Task prompt —
Among the entries that follow, find every line with the word "Phantom" and copy it.

Source data:
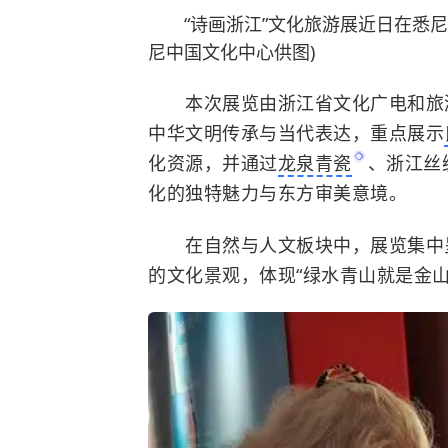
“诗画浙江”文化旅游展近日在悉
尼中国文化中心供图)
本次展览由浙江省文化广电和旅游
中华文明传承与当代表达，重点展示
化资源，并通过
龙泉青瓷
、浙江丝
化的独特魅力与东方审美意境。
在自然与人文板块中，展览集中呈
的文化景观，体现“绿水青山就是金山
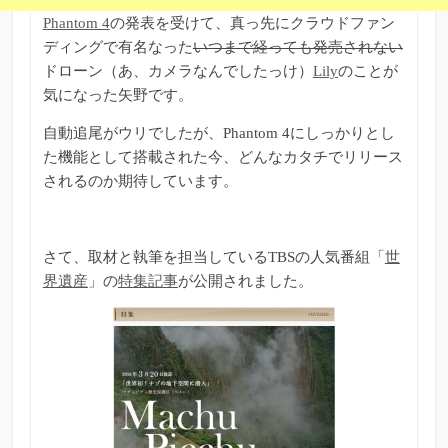
Phantom 4
の発表を受けて、真っ先にクラウドファン
ディングで有名なった
いつまで経っても発売されない
ドローン（あ、カメラなんでしたっけ）
Lily
のことが
気になった矢野です。
自動追尾がウリでしたが、Phantom 4にしっかりとし
た機能として搭載された今、どんなカタチでリリース
されるのか期待しています。
さて、取材と執筆を担当しているTBSの人気番組「
世
界遺産
」の
特集記事
が公開されました。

Result —
Phantom 4
自動追尾がウリでしたが、Phantom 4にしっかりとし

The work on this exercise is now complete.